I was one of many who skipped the balik kampung exodus during Raya — wisely, as it turned out.
But where to go?
A couple of friends of a friend, Sam and Wendy, volunteered the Idli Only Café in Bangsar. Having recently binged on a series of YouTube cooking videos by a Hyderabadi chef, I was intrigued. And can a café only sell idli to get by?
Turns out the Idli Only Café shares the same space as a restaurant called the Indian Kitchen. Once inside, however, there's no distinction, other than the two sets of menus patrons get when they take a seat.
The idli is a little steamed cake made of fermented black gram and rice; the fermentation, according to online sources, breaks down the starches and makes them easier for the body to process. Idlis look a little like putu piring, sans filling.
Idlis are traditionally eaten in South Indian households for breakfast, though that's not a firm rule. They lack a distinct taste, so they must be eaten with chutneys, sambars, stews or the like.
Sam, who's become a fitness freak after spending a year transforming herself, is naturally wary of carb-heavy meals. She also proclaimed that she's not a fan of idlis.
Nevertheless, she came along because she'd spied this place while out to lunch at another place and decided to try it.
We had a tough time selecting dishes from the menus. I recognised many of the terms but not what all of them meant (should've paid more attention to the videos). Still, what a joy to behold. Everything you'd want for an introduction to Indian cuisine was available.

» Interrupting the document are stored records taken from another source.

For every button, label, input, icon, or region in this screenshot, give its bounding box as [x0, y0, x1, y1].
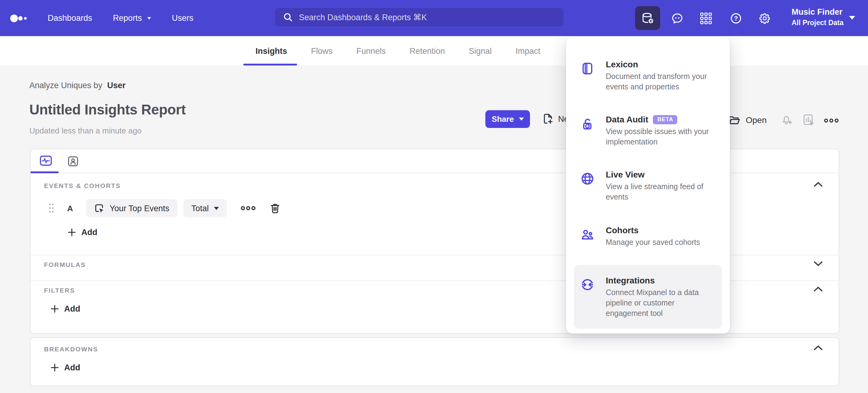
menu-item-integrations[interactable]: Integrations Connect Mixpanel to a data … [574, 265, 722, 329]
add-event-button[interactable]: Add [68, 228, 97, 237]
chevron-down-icon [214, 206, 219, 210]
data-management-button[interactable] [635, 6, 660, 30]
global-search-input[interactable]: Search Dashboards & Reports ⌘K [275, 8, 564, 26]
breadcrumb: Analyze Uniques byUser [29, 81, 126, 90]
plus-icon [51, 305, 59, 313]
event-selector[interactable]: Your Top Events [87, 199, 177, 217]
globe-icon [580, 171, 595, 186]
menu-item-lexicon[interactable]: Lexicon Document and transform your even… [574, 54, 722, 97]
menu-item-live-view[interactable]: Live View View a live streaming feed of … [574, 164, 722, 207]
apps-grid-icon[interactable] [700, 12, 712, 25]
tab-retention[interactable]: Retention [409, 46, 445, 55]
data-management-menu: Lexicon Document and transform your even… [566, 37, 730, 334]
breadcrumb-value[interactable]: User [107, 81, 126, 90]
add-breakdown-button[interactable]: Add [51, 363, 81, 372]
nav-reports[interactable]: Reports [113, 13, 151, 23]
share-button[interactable]: Share [485, 110, 530, 128]
database-gear-icon [641, 11, 654, 25]
chevron-down-icon [849, 16, 855, 20]
active-tab-underline [243, 64, 297, 65]
sync-arrows-icon [580, 277, 595, 292]
section-label-breakdowns: BREAKDOWNS [44, 345, 98, 353]
updated-timestamp: Updated less than a minute ago [29, 126, 142, 135]
active-viztab-underline [31, 171, 59, 173]
event-click-icon [94, 203, 105, 213]
tab-flows[interactable]: Flows [311, 46, 333, 55]
project-scope: All Project Data [792, 18, 843, 28]
project-switcher[interactable]: Music Finder All Project Data [792, 7, 843, 28]
profile-tab-icon[interactable] [68, 156, 78, 167]
open-report-button[interactable]: Open [728, 114, 767, 126]
plus-icon [68, 228, 76, 236]
project-name: Music Finder [792, 7, 843, 18]
chart-pulse-tab-icon[interactable] [40, 156, 52, 166]
trash-icon[interactable] [269, 203, 280, 214]
section-label-formulas: FORMULAS [44, 261, 86, 268]
beta-badge: BETA [653, 115, 678, 124]
top-navbar: Dashboards Reports Users Search Dashboar… [0, 0, 868, 36]
chevron-down-icon [147, 17, 151, 19]
add-filter-button[interactable]: Add [51, 304, 81, 313]
breakdowns-card: BREAKDOWNS Add [30, 337, 839, 386]
feedback-icon[interactable] [671, 12, 683, 25]
tab-impact[interactable]: Impact [516, 46, 540, 55]
tab-insights[interactable]: Insights [255, 46, 287, 55]
event-name: Your Top Events [110, 203, 169, 213]
metric-name: Total [191, 203, 209, 213]
report-tabbar: Insights Flows Funnels Retention Signal … [0, 36, 868, 65]
document-plus-icon [541, 113, 554, 125]
section-label-filters: FILTERS [44, 286, 75, 294]
primary-nav: Dashboards Reports Users [48, 0, 193, 36]
expand-formulas-icon[interactable] [814, 261, 823, 266]
chevron-down-icon [519, 117, 524, 120]
page-title[interactable]: Untitled Insights Report [29, 102, 186, 118]
series-letter: A [67, 203, 73, 213]
mixpanel-logo-icon[interactable] [10, 13, 28, 23]
menu-item-cohorts[interactable]: Cohorts Manage your saved cohorts [574, 220, 722, 253]
more-options-icon[interactable] [824, 117, 839, 124]
tab-funnels[interactable]: Funnels [356, 46, 386, 55]
metric-selector[interactable]: Total [183, 199, 226, 217]
collapse-breakdowns-icon[interactable] [814, 345, 823, 351]
lock-icon [580, 116, 595, 131]
collapse-filters-icon[interactable] [814, 286, 823, 292]
help-icon[interactable]: ? [730, 12, 742, 25]
section-label-events: EVENTS & COHORTS [44, 182, 121, 189]
bell-plus-icon[interactable] [781, 113, 794, 126]
book-icon [580, 61, 595, 76]
mixpanel-app: Dashboards Reports Users Search Dashboar… [0, 0, 868, 393]
chart-plus-icon[interactable] [802, 113, 815, 126]
search-icon [283, 12, 293, 22]
svg-text:?: ? [734, 15, 738, 22]
nav-dashboards[interactable]: Dashboards [48, 13, 92, 23]
plus-icon [51, 364, 59, 371]
nav-users[interactable]: Users [172, 13, 193, 23]
event-options-icon[interactable] [240, 205, 256, 211]
people-icon [580, 227, 595, 242]
folder-open-icon [728, 114, 740, 126]
drag-handle-icon[interactable] [48, 203, 54, 213]
collapse-events-icon[interactable] [814, 182, 823, 187]
search-placeholder: Search Dashboards & Reports ⌘K [299, 12, 427, 22]
settings-gear-icon[interactable] [758, 12, 771, 25]
event-row: A Your Top Events Total [48, 199, 280, 217]
menu-item-data-audit[interactable]: Data AuditBETA View possible issues with… [574, 109, 722, 152]
tab-signal[interactable]: Signal [469, 46, 492, 55]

For me, the only major blip in the otherwise heavy and luscious lunch was the mutton rogan josh. The sauce for this Kashmiri specialty had a slightly bitter note that discouraged me from taking too much of it.
A pity — the meat was succulent and tender. Wendy had ordered it at the advice of the waiter because she wanted something with sauce. Well, kabhi khushi kabhie gham...
But we loved the butter chicken and the mutter paneer: Indian cottage cheese and peas in a tomato-based gravy. The butter chicken's buttery, silky and mildly spicy gravy was such a hit, I wished there was more of it to eat with the breads.
Not bad for a dish that was said to have been invented to make use of some leftover chicken tandoori. The tandoori paratha the ladies had ordered had more charring than I'd expected, but nothing an extra dab of gravy couldn't fix.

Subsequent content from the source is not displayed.